## Description of the task
With every mark kept, transcribe all of the records.

[Saved data entries]
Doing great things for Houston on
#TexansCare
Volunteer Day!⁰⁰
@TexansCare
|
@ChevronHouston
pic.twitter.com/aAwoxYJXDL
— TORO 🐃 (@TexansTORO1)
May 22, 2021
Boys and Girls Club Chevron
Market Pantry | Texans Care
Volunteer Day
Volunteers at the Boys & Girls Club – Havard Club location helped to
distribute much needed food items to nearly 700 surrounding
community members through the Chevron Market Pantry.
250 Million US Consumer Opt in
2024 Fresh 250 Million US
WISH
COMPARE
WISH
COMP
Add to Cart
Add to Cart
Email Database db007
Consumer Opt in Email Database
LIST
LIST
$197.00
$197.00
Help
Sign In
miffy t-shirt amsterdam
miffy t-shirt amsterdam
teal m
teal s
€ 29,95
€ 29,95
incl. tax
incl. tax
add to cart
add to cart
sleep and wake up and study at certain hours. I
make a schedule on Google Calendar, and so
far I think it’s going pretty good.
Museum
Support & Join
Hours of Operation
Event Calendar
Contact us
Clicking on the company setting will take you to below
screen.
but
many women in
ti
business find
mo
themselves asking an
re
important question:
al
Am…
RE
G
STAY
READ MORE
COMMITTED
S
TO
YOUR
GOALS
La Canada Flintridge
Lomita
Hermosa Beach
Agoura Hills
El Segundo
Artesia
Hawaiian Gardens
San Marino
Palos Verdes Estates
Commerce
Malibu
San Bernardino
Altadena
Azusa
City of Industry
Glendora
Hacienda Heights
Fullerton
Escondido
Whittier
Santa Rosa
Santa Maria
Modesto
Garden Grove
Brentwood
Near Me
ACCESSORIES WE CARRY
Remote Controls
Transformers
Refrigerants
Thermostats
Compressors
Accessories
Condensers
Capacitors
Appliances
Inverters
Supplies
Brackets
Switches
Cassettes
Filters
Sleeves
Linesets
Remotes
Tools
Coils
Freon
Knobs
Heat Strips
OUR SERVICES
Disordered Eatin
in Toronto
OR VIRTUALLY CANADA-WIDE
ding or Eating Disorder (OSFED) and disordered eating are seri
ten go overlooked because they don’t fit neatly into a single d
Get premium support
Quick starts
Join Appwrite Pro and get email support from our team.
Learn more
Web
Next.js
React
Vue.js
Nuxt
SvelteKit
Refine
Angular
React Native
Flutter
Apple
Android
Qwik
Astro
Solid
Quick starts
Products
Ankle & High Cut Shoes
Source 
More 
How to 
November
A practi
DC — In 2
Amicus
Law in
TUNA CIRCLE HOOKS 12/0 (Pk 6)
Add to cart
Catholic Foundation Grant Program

## Exercise response
Doing great things for Houston on
#TexansCare
Volunteer Day!⁰⁰
@TexansCare
|
@ChevronHouston
pic.twitter.com/aAwoxYJXDL
— TORO 🐃 (@TexansTORO1)
May 22, 2021
Boys and Girls Club Chevron
Market Pantry | Texans Care
Volunteer Day
Volunteers at the Boys & Girls Club – Havard Club location helped to
distribute much needed food items to nearly 700 surrounding
community members through the Chevron Market Pantry.
250 Million US Consumer Opt in
2024 Fresh 250 Million US
WISH
COMPARE
WISH
COMP
Add to Cart
Add to Cart
Email Database db007
Consumer Opt in Email Database
LIST
LIST
$197.00
$197.00
Help
Sign In
miffy t-shirt amsterdam
miffy t-shirt amsterdam
teal m
teal s
€ 29,95
€ 29,95
incl. tax
incl. tax
add to cart
add to cart
sleep and wake up and study at certain hours. I
make a schedule on Google Calendar, and so
far I think it’s going pretty good.
Museum
Support & Join
Hours of Operation
Event Calendar
Contact us
Clicking on the company setting will take you to below
screen.
but
many women in
ti
business find
mo
themselves asking an
re
important question:
al
Am…
RE
G
STAY
READ MORE
COMMITTED
S
TO
YOUR
GOALS
La Canada Flintridge
Lomita
Hermosa Beach
Agoura Hills
El Segundo
Artesia
Hawaiian Gardens
San Marino
Palos Verdes Estates
Commerce
Malibu
San Bernardino
Altadena
Azusa
City of Industry
Glendora
Hacienda Heights
Fullerton
Escondido
Whittier
Santa Rosa
Santa Maria
Modesto
Garden Grove
Brentwood
Near Me
ACCESSORIES WE CARRY
Remote Controls
Transformers
Refrigerants
Thermostats
Compressors
Accessories
Condensers
Capacitors
Appliances
Inverters
Supplies
Brackets
Switches
Cassettes
Filters
Sleeves
Linesets
Remotes
Tools
Coils
Freon
Knobs
Heat Strips
OUR SERVICES
Disordered Eatin
in Toronto
OR VIRTUALLY CANADA-WIDE
ding or Eating Disorder (OSFED) and disordered eating are seri
ten go overlooked because they don’t fit neatly into a single d
Get premium support
Quick starts
Join Appwrite Pro and get email support from our team.
Learn more
Web
Next.js
React
Vue.js
Nuxt
SvelteKit
Refine
Angular
React Native
Flutter
Apple
Android
Qwik
Astro
Solid
Quick starts
Products
Ankle & High Cut Shoes
Source 
More 
How to 
November
A practi
DC — In 2
Amicus
Law in
TUNA CIRCLE HOOKS 12/0 (Pk 6)
Add to cart
Catholic Foundation Grant Program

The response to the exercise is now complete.